L’evoluzione di intelligenze artificiali in grado di svolgere compiti sempre più complessi – dalle diagnosi mediche fino all’analisi di documenti per gli studi legali – ha suscitato parecchia preoccupazione: come può l’uomo competere con macchine in grado di lavorare 24 ore al giorno, senza mai chiedere ferie, malattie e aumenti? Il timore che l’umanità vada incontro alla disoccupazione di massa è stato confermato da numerosi report , che hanno stimato come una percentuale tra il 35 e il 47% degli impieghi possa venire automatizzata.
Non tutti però sono d’accordo con questi scenari da apocalisse del lavoro: “In generale, la AI non cancellerà i lavori, ma li trasformerà. In verità, ogni tipo di mansione sarà resa più efficiente grazie all’intelligenza artificiale”, ha spiegato per esempio il capo della ricerca di Facebook Yann LeCun (uno dei massimi esperti mondiali in materia). Della stessa opinione sono gli scienziati a capo dei dipartimenti per l’intelligenza artificiale di Microsoft, Eric Horvitz, e di Google, Peter Norvig, che assieme a LeCun hanno partecipato a una sessione di domande e risposte che si è tenuta su Reddit all’inizio di questa settimana.
“Penso che, nella maggior parte dei casi, l’uomo sarà supportato, non sostituito, da un’automazione sempre più sofisticata”, ha spiegato per esempio Horvitz. “Questi settori includono l’arte, lo studio scientifico, i compiti in cui è importante che il lavoro manuale sia preciso e una miriade di altri impieghi per i quali faremo sempre affidamento sulle persone: insegnanti, medici, lavoratori del sociale, pediatri e altro”.
L’enfasi sui lavori che riguardano la cura delle persone non è nuova: si tende infatti a dare per scontato che questi impieghi non potranno mai venire svolti dai robot. Una tesi parzialmente contraddetta dallo sviluppo – che sta avvenendo soprattutto in Giappone – dei cosiddetti “robot sociali”, in grado per esempio di tenere compagnia agli anziani. “In un mondo di automazione crescente, io penso che assisteremo a una grande crescita dell’economia della cura”, ha però puntualizzato Horvitz.
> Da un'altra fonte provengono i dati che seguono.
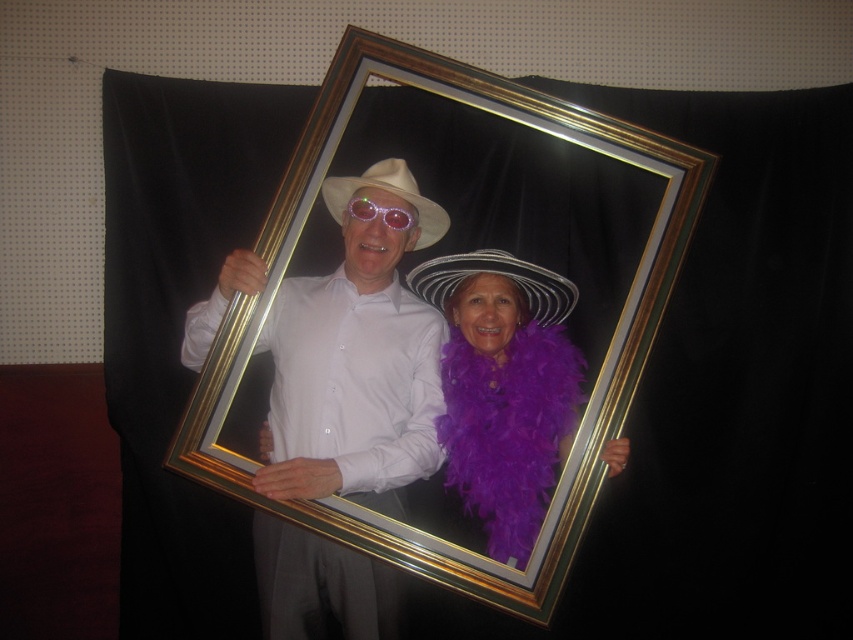 You are an artist trying to recreate the scene in the mirror. You need to place the purple feather boa at center in your drawing. According to the coordinates provided, where should you position it?

The purple feather boa at center should be placed at the coordinates point (503,387) to accurately recreate its position in the original scene.

You are trying to determine if the purple feather boa at center can be placed over the translucent plastic goggles at center without blocking the view. Based on their sizes, is this possible?

The purple feather boa at center might be wider than translucent plastic goggles at center, so placing it over might block the view. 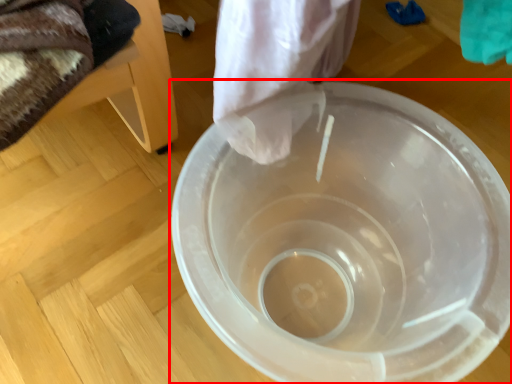 Question: Considering the relative positions of toilet (annotated by the red box) and furniture in the image provided, where is toilet (annotated by the red box) located with respect to the staircase?

Choices:
 (A) right
 (B) left

Answer: (A) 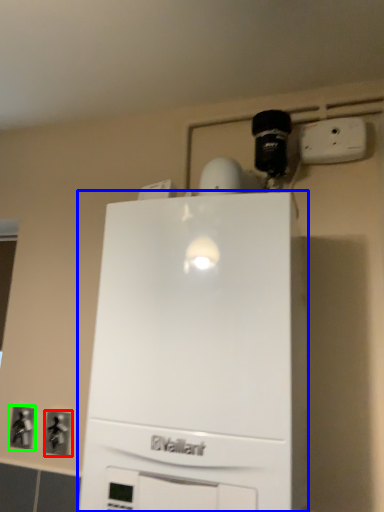 Question: Which is farther away from electric outlet (highlighted by a red box)? home appliance (highlighted by a blue box) or electric outlet (highlighted by a green box)?

Choices:
 (A) home appliance
 (B) electric outlet

Answer: (A) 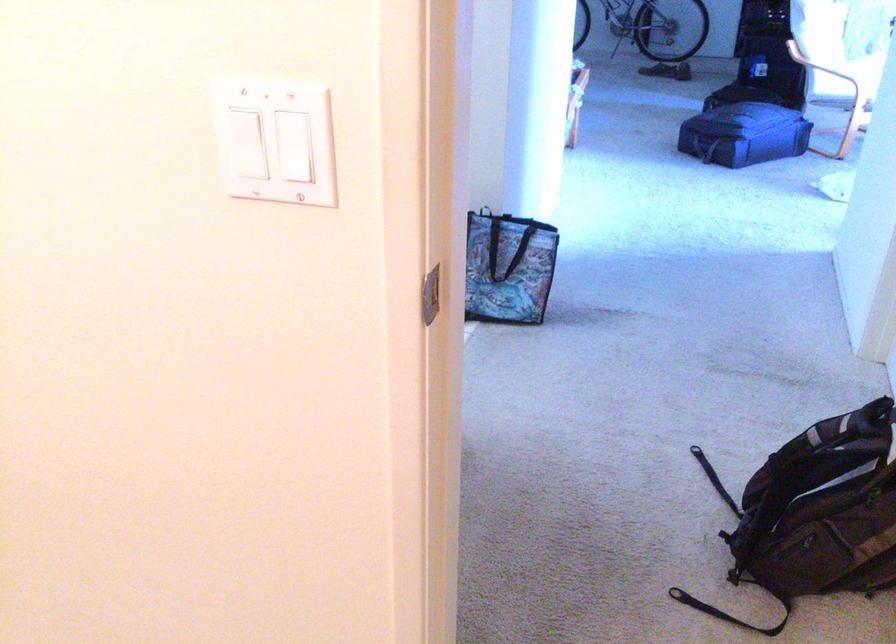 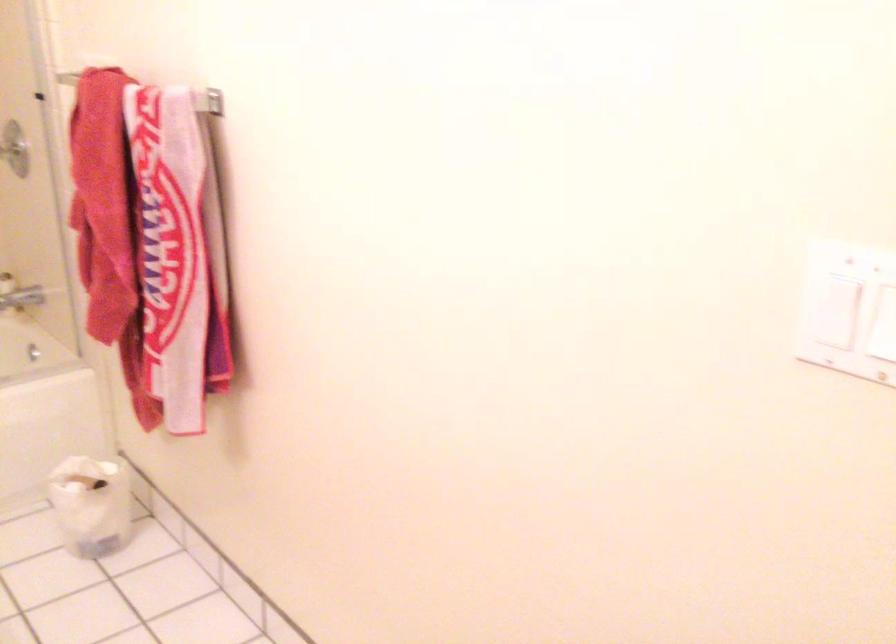 Where in the second image is the point corresponding to the point at 279,149 from the first image?

(883, 319) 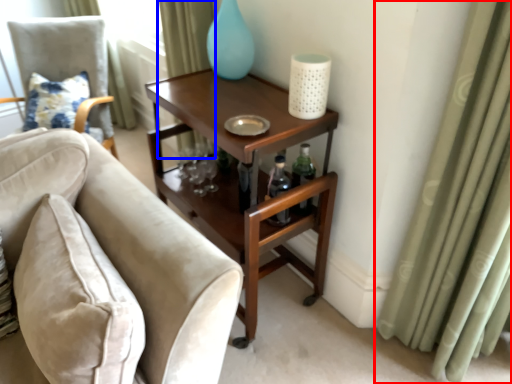 Question: Among these objects, which one is farthest to the camera, curtain (highlighted by a red box) or curtain (highlighted by a blue box)?

Choices:
 (A) curtain
 (B) curtain

Answer: (B) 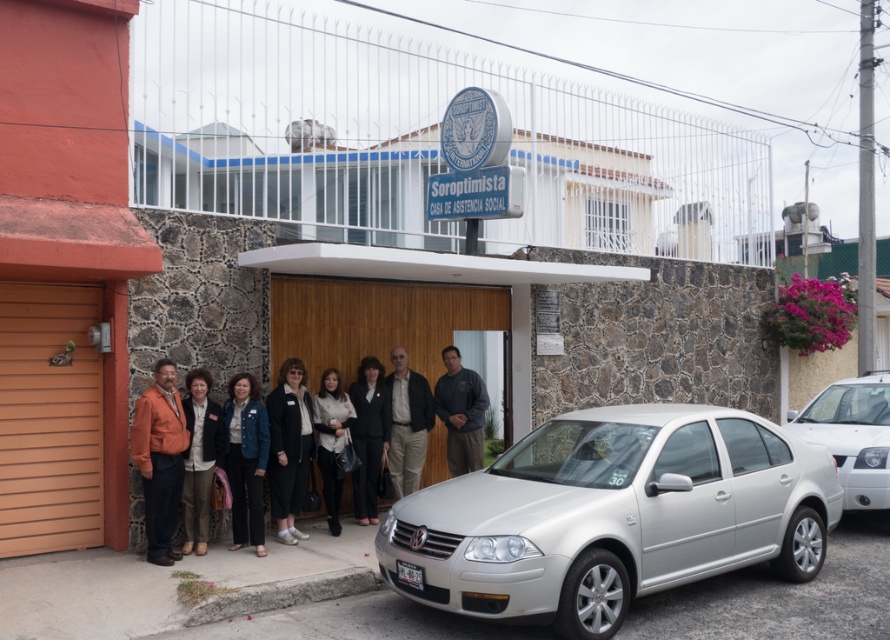 You are a photographer taking a group photo of the people in front of the Soroptimista Casa de Asistencia Social. You notice the orange fabric jacket at left and the black matte blazer at center. Which clothing item is taller?

The orange fabric jacket at left is taller than the black matte blazer at center according to the description.

You are attending an event at the Soroptimist Social Assistance House and notice a silver metallic sedan at center and a black matte blazer at center. Which object is positioned higher from the ground?

The silver metallic sedan at center is located above the black matte blazer at center, so it is positioned higher from the ground.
Non solo le AI avranno soprattutto il ruolo di aiutare i lavoratori, ma gli impieghi che, per loro natura, richiedono una sensibilità prettamente umana potrebbero quindi prosperare. Non è tutto: l’avanzata delle macchine libererà l’uomo dalle mansioni più ripetitive e dai lavori più rischiosi; consentendo di concentrarsi sui compiti dal maggiore valore aggiunto.
“Penso che non ci si debba focalizzare sui lavori, ma solo sui singoli compiti”, precisa infatti Peter Norvig. “Prendiamo il caso dei piloti d’aereo: ti piace decollare e atterrare? Questo compito continuerà a essere svolto da te. Ti diverti durante le lunghe ore di crociera? Questo lavoro sarà invece completamente automatizzato. La maggior parte delle carriere sono al sicuro; a cambiare saranno invece i compiti che ci verranno affidati e il numero di persone necessario per svolgerli”.
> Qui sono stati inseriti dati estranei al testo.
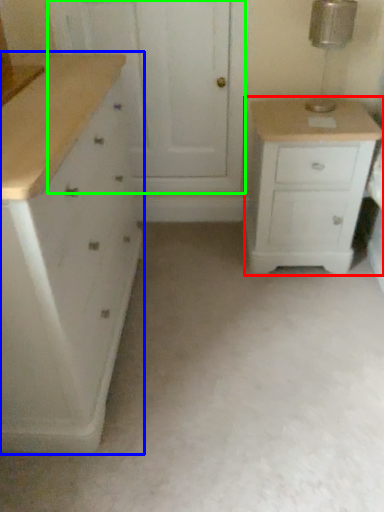 Question: Estimate the real-world distances between objects in this image. Which object is farther from chest of drawers (highlighted by a red box), chest of drawers (highlighted by a blue box) or screen door (highlighted by a green box)?

Choices:
 (A) chest of drawers
 (B) screen door

Answer: (A) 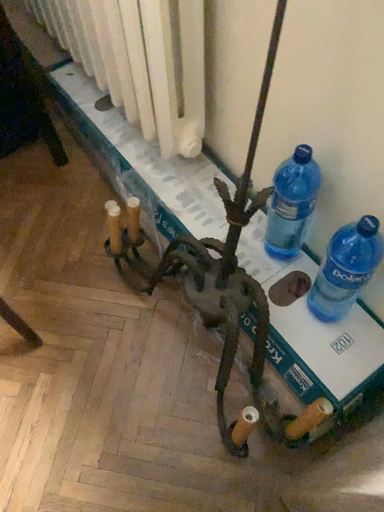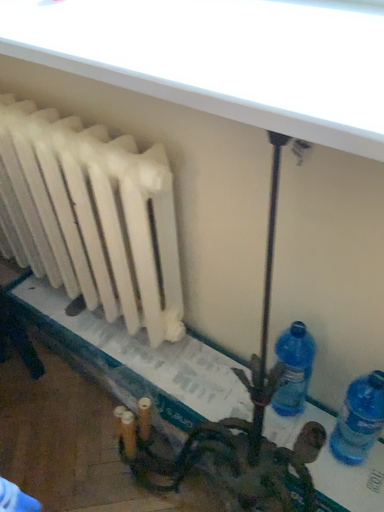 Question: Which way did the camera rotate in the video?

Choices:
 (A) rotated upward
 (B) rotated downward

Answer: (A) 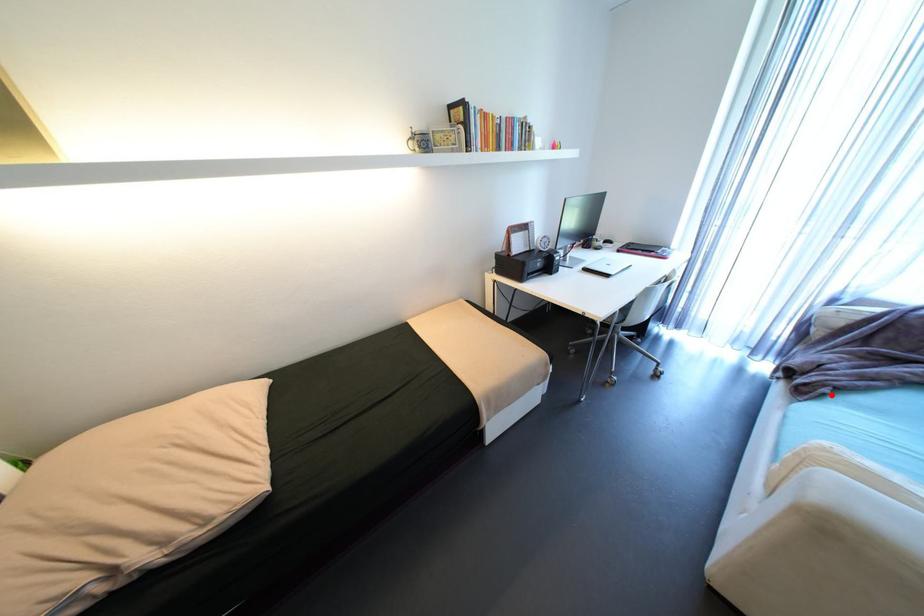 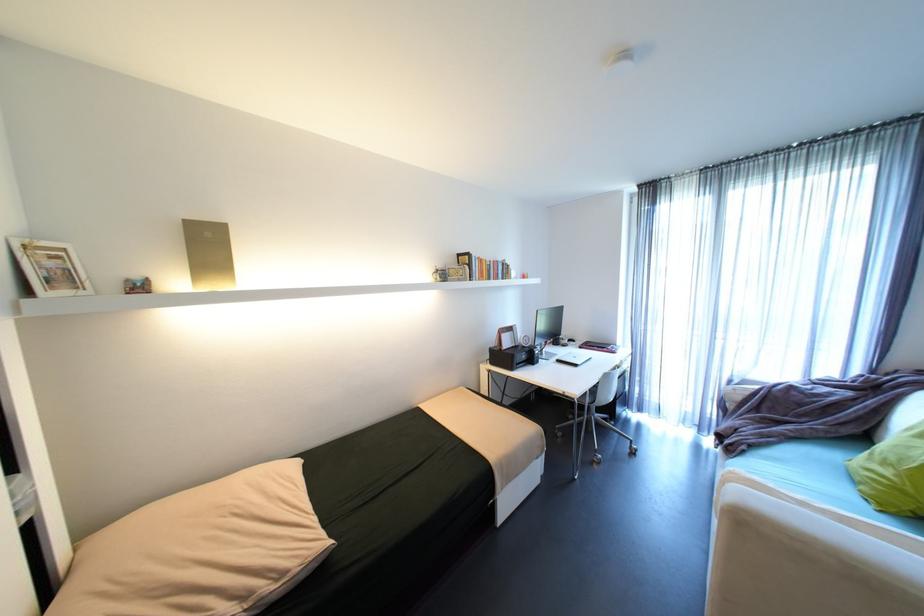 Question: I am providing you with two images of the same scene from different viewpoints. A red point is marked on the first image. Is the red point's position out of view in image 2?

Choices:
 (A) Yes
 (B) No

Answer: (B) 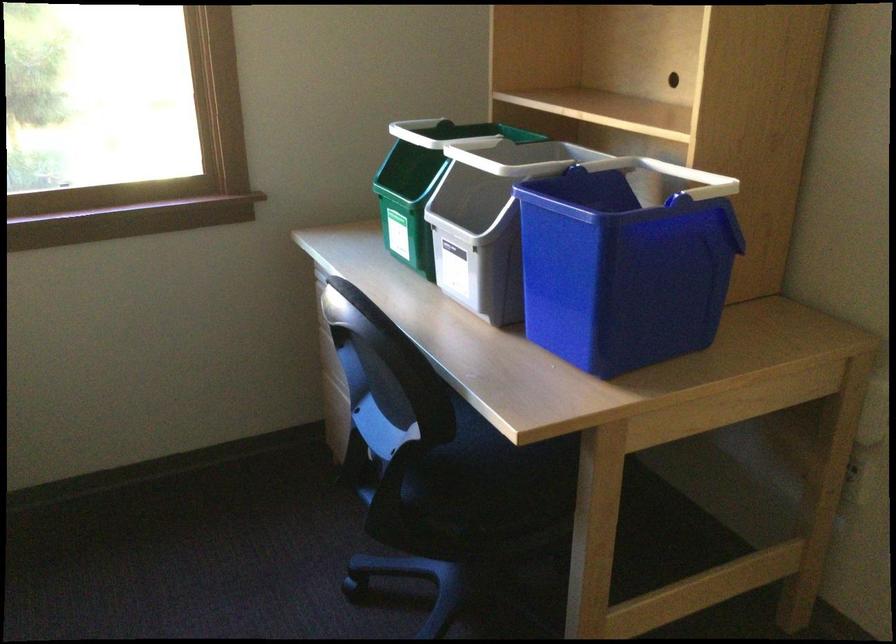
Quest’ultima precisazione di Norvig è però cruciale. Se cala il numero di persone necessarie a svolgere un lavoro – come può essere il caso di un medico supportato da Watson di IBM e che quindi ha bisogno di un numero inferiore di assistenti – non c’è comunque il rischio che i posti di lavoro diminuiscano drasticamente?